Dessa vez finquei pé, ficamos com a capa indígena. Voltei pra Brasília com a boneca praticamente pronta e com a missão de dar um jeito de imprimir. Nos dias seguintes, o Jaime veio pra Formosa, pra convencer minha irmã Lúcia a revisar a revista, “de grátis”. Com a primeira revista impressa, a próxima tarefa foi montar o Conselho Editorial.

Jaime fez questão de visitar, explicar o projeto e convidar pessoalmente cada conselheiro e cada conselheira (até a doença agravar, nos seus últimos meses de vida, nunca abriu mão dessa tarefa). Daqui rumamos pra Goiânia, para convidar o arqueólogo Altair Sales Barbosa, nosso primeiro conselheiro. “O mais sabido de nóis,” segundo o Jaime.

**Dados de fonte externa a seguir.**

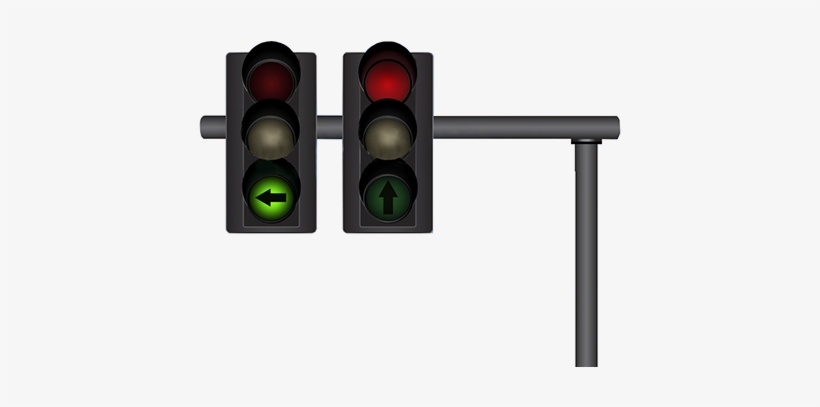 Locate an element on the screen. non illuminated lights is located at coordinates (266, 64), (265, 145), (380, 135), (383, 196).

Trilhamos uma linda jornada. Em 80 meses, Jaime fez questão de decidir, mensalmente, o tema da capa e, quase sempre, escrever ele mesmo. Às vezes, ligava pra falar da ótima ideia que teve, às vezes sumia e, no dia certo, lá vinha o texto pronto, impecável.

Na sexta-feira, 9 de julho, quando preparávamos a Xapuri 81, pela primeira vez em sete anos, ele me pediu para cuidar de tudo. Foi uma conversa triste, ele estava agoniado com os rumos da doença e com a tragédia que o Brasil enfrentava. Não falamos em morte, mas eu sabia que era o fim.

Hoje, cá estamos nós, sem as capas do Jaime, sem as pautas do Jaime, sem o linguajar do Jaime, sem o jaimês da Xapuri, mas na labuta, firmes na resistência. Mês sim, mês sim de novo, como você sonhava, Jaiminho, carcamos porva e, enfim, chegamos à nossa edição número 100. E, depois da Xapuri 100, como era desejo seu, a gente segue esperneando.

Fica tranquilo, camarada, que por aqui tá tudo direitim.